Thought Leader Of The Week: Ashley Crowder, Co-founder, VNTANA

A pioneer in the mixed-reality space for the past seven years, Ashley Crowder is the co-founder and CEO of VNTANA, an industry-leading platform working in 3D Web, AR and VR, helping Fortune 1000 brands including Adidas, Lexus, AT&T, and others launch mixed-reality applications to increase conversions. Prior to co-founding VNTANA, she graduated from USC with Bachelors and Masters degrees in engineering, and gained valuable engineering experience at Gulfstream, Northrop Grumman, and BP. Crowder was featured as one of USC’s leading engineering CEOs of 2016 and is a part of the Microsoft Early Developer Program.

Crowder has spoken about the future of mixed reality at SXSW, Digital Summit, Internet Summit, Augmented World Expo, TEDx Venice, the World Economic Forum’s Global Growth Companies & Technology Pioneers, U.S. Chamber of Commerce, the Network for Teaching Entrepreneurship, The Montgomery Summit, Siemer Summit, Digital LA, and now she brings her expertise to the XLIVE and LDI's LiveXSymposium and LDI2019’s new focus on Extended Reality.

Live Design: What—in a nutshell—was your career path?

Ashley Crowder: I always wanted to start my own company. As a kid, I started by selling granola bars on the bike trail. I also always loved math and science and building things. I would tag-along with my dad to construction sites on the weekends as he was building his construction company. I got my Bachelors and Masters in engineering at USC. During school, I interned at Gulfstream for engineering experience then MTV to learn about entertainment, as I wasn’t sure what I wanted to do. After graduating, I gained valuable manufacturing experience at Northrup Grumman and BP, but I always had some sort of side gig. While at BP, I started importing glasses from China to resell, and that’s how I met my co-founder Ben who weirdly enough also had a glasses import side business. I later started programming light shows for DJs on the weekends, which combined my love of engineering and art and entertainment. This is where the idea for VNTANA sprouted. We wanted to take the light shows to the next level.

LD: How did you get involved in the areas of augmented and mixed reality?

AC: As I mentioned above, I programmed light shows for DJs, which brought my love of art and engineering together and really got me curious in how we could put the digital in the real world. I then got introduced to the Institute of Creative Technology (ICT) and experienced their current studies in mixed reality. I knew this was the future of not just entertainment, but also education, work, every aspect of our lives, and I wanted to be a part of shaping this new immersive universe.

LD: Do you feel as if you broke a glass ceiling as a CEO in this field?

AC: There needs to be more woman CEOs in every industry. I don’t feel like I will have broken a glass ceiling until VNTANA has a successful IPO or exit. Female founded companies today only receive ~3% of venture capital. We need more female founded success stories to create more female investors to change that statistic. I really look up to the founders of Blackline, Stitch Fix, Eventbrite, and others who have succeeded in this.

LD: What are your five-year goals for VNTANA?

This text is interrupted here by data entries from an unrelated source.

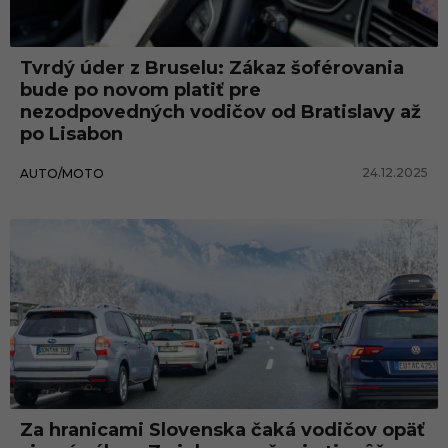
Tvrdý úder z Bruselu: Zákaz šoférovania
bude po novom platiť pre
nezodpovedných vodičov od Bratislavy až
po Lisabon
24.12.2025
AUTO/MOTO
Auto/moto
Za hranicami Slovenska čaká vodičov opäť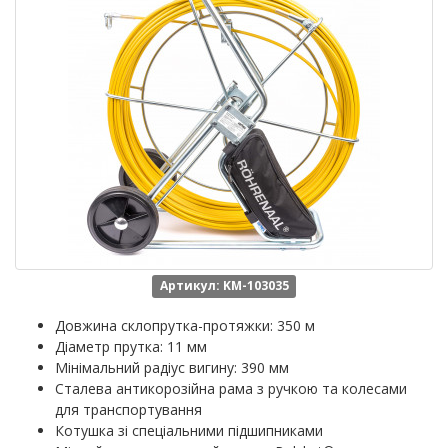
Артикул: KM-103035
Довжина склопрутка-протяжки: 350 м
Діаметр прутка: 11 мм
Мінімальний радіус вигину: 390 мм
Сталева антикорозійна рама з ручкою та колесами
для транспортування
Котушка зі спеціальними підшипниками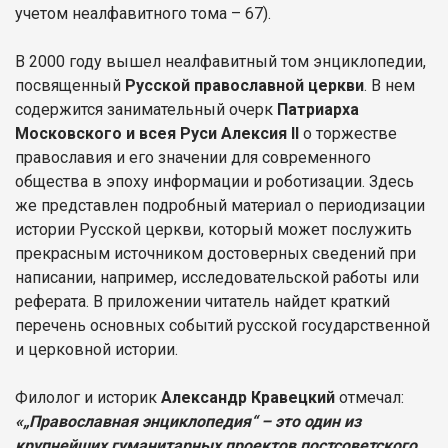
учетом неалфавитного тома – 67).
В 2000 году вышел неалфавитный том энциклопедии,
посвященный
Русской православной церкви
. В нем
содержится занимательный очерк
Патриарха
Московского и всея Руси Алексия II
о торжестве
православия и его значении для современного
общества в эпоху информации и роботизации. Здесь
же представлен подробный материал о периодизации
истории Русской церкви, который может послужить
прекрасным источником достоверных сведений при
написании, например, исследовательской работы или
реферата. В приложении читатель найдет краткий
перечень основных событий русской государственной
и церковной истории.
Филолог и историк
Александр Кравецкий
отмечал:
«„Православная энциклопедия“ – это один из
крупнейших гуманитарных проектов постсоветского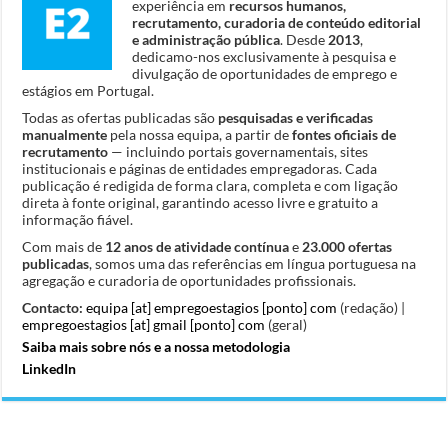
experiência em
recursos humanos,
recrutamento, curadoria de conteúdo editorial
e administração pública
. Desde
2013
,
dedicamo-nos exclusivamente à pesquisa e
divulgação de oportunidades de emprego e
estágios em Portugal.
Todas as ofertas publicadas são
pesquisadas e verificadas
manualmente
pela nossa equipa, a partir de
fontes oficiais de
recrutamento
— incluindo portais governamentais, sites
institucionais e páginas de entidades empregadoras. Cada
publicação é redigida de forma clara, completa e com ligação
direta à fonte original, garantindo acesso livre e gratuito a
informação fiável.
Com mais de
12 anos de atividade contínua
e
23.000 ofertas
publicadas
, somos uma das referências em língua portuguesa na
agregação e curadoria de oportunidades profissionais.
Contacto:
equipa [at] empregoestagios [ponto] com
(redação) |
empregoestagios [at] gmail [ponto] com
(geral)
Saiba mais sobre nós e a nossa metodologia
LinkedIn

AC: VNTANA started by providing turnkey hologram solutions to clients at events, retail, and sport sponsorship locations. The industry was so nascent when we first started that clients required a turnkey solution to understand the possibilities. While doing this, we realized that no one had the 3D assets required for holograms, AR, or VR. This was a huge problem, and we built a robust content pipeline to solve this for ourselves. Now that more AR and VR devices are on the market and web can support 3D assets, we are starting to license our software as a service to enable brands to create and distribute their 3D assets across web, AR, and VR. Over the next five years, VNTANA will shape the future of e-commerce by making it easy to create a 3D version of every product in the world.

LD: What it the impact that extended or augmented reality will have on our futures?

AC: AR is going to impact every aspect of our lives. How we learn, how we work, and how we play. Its ability to seamlessly connect data to our everyday environment is extremely powerful, and we have only scratched the surface of what it can do. Enabling technologies like our software that helps create and distribute 3D assets across the spatial computing landscape will help accelerate more use cases. To date, the high cost and time to create content is what has held back the industry.